EXTRACTED INFORMATION:
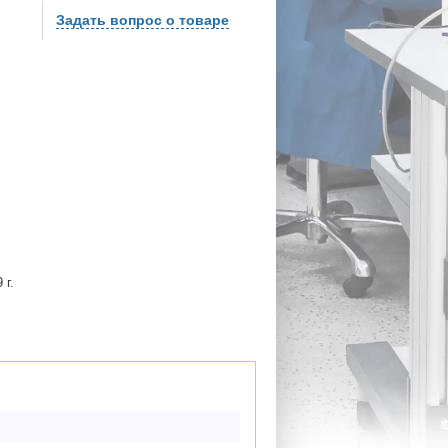
Задать вопрос о товаре
 г.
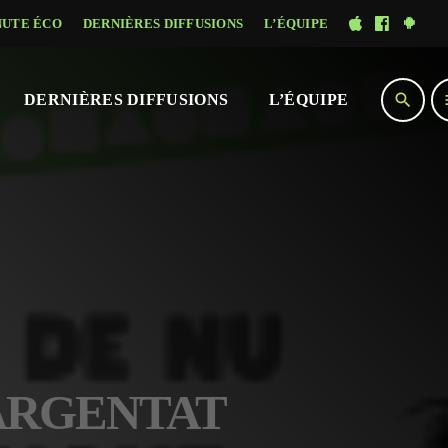
NUTE ÉCO
DERNIÈRES DIFFUSIONS
L’ÉQUIPE
search
DERNIÈRES DIFFUSIONS
L’ÉQUIPE
– ARGENTAT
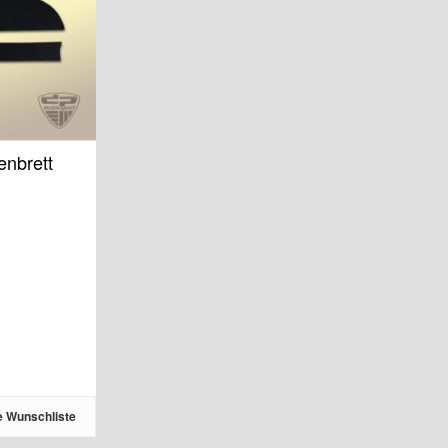
enbrett
e Wunschliste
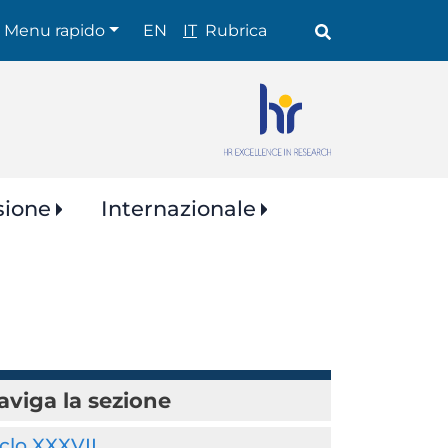
Shortcuts
Menu rapido
EN
IT
Rubrica
sione
Internazionale
aviga la sezione
clo XXXVII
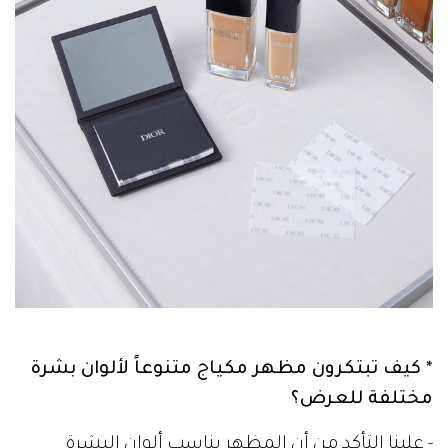
* كيف تبتكرون مظهر مكياج متنوعاً لألوان بشرة
مختلفة للعرض؟
- علينا التأكد من أن المظهر يناسب ألوان البشرة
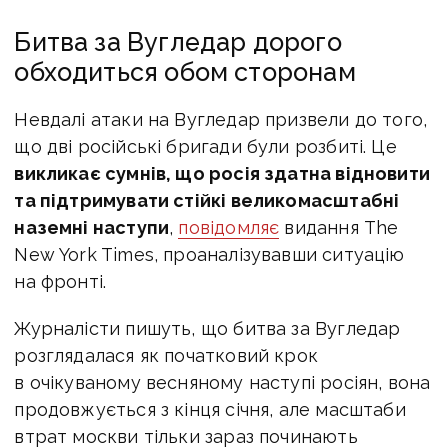
Битва за Вугледар дорого
обходиться обом сторонам
Невдалі атаки на Вугледар призвели до того,
що дві російські бригади були розбиті. Це
викликає сумнів, що росія здатна відновити
та підтримувати стійкі великомасштабні
наземні наступи
,
повідомляє
видання The
New York Times, проаналізувавши ситуацію
на фронті.
Журналісти пишуть, що битва за Вугледар
розглядалася як початковий крок
в очікуваному весняному наступі росіян, вона
продовжується з кінця січня, але масштаби
втрат москви тільки зараз починають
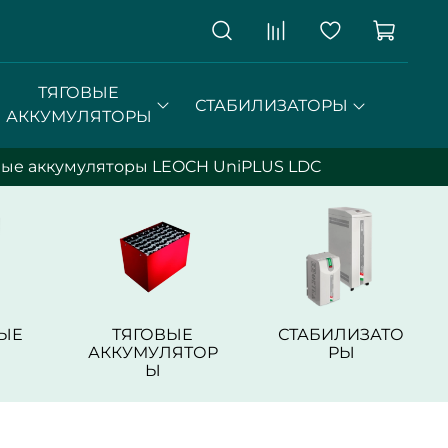
ТЯГОВЫЕ
СТАБИЛИЗАТОРЫ
АККУМУЛЯТОРЫ
вые аккумуляторы LEOCH UniPLUS LDC
ЫЕ
ТЯГОВЫЕ
СТАБИЛИЗАТО
АККУМУЛЯТОР
РЫ
Ы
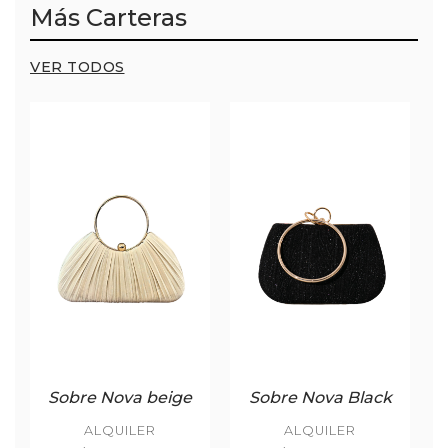
Más Carteras
VER TODOS
Sobre Nova beige
Sobre Nova Black
ALQUILER
ALQUILER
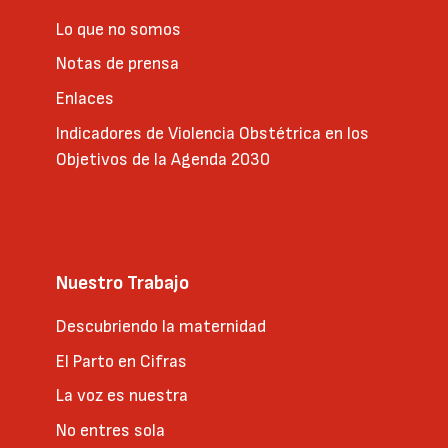
Lo que no somos
Notas de prensa
Enlaces
Indicadores de Violencia Obstétrica en los
Objetivos de la Agenda 2030
Nuestro Trabajo
Descubriendo la maternidad
El Parto en Cifras
La voz es nuestra
No entres sola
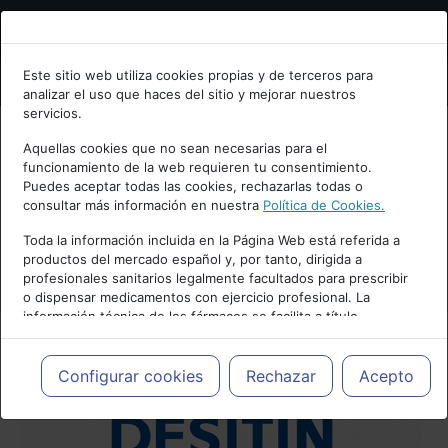
Bienvenid@ a psiquiatria.com
Este sitio web utiliza cookies propias y de terceros para
analizar el uso que haces del sitio y mejorar nuestros
Escribe tu Email
servicios.
Aquellas cookies que no sean necesarias para el
funcionamiento de la web requieren tu consentimiento.
Accede o regístrate con tu email.
Puedes aceptar todas las cookies, rechazarlas todas o
consultar más información en nuestra
Política de Cookies.
Toda la información incluida en la Página Web está referida a
productos del mercado español y, por tanto, dirigida a
Cancelar
profesionales sanitarios legalmente facultados para prescribir
o dispensar medicamentos con ejercicio profesional. La
información técnica de los fármacos se facilita a título
meramente informativo, siendo responsabilidad de los
profesionales facultados prescribir medicamentos y decidir, en
cada caso concreto, el tratamiento más adecuado a las
Configurar cookies
Rechazar
Acepto
necesidades del paciente.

TASK DESCRIPTION: Look above for the line with "- علينا التأكد" and copy exactly from it through the line with "викликає сумнів, що росія здатна відновити", both included. Omit the pictures.

RESPONSE TO THIS TASK:
- علينا التأكد من أن المظهر يناسب ألوان البشرة
Битва за Вугледар дорого
обходиться обом сторонам
Невдалі атаки на Вугледар призвели до того,
що дві російські бригади були розбиті. Це
викликає сумнів, що росія здатна відновити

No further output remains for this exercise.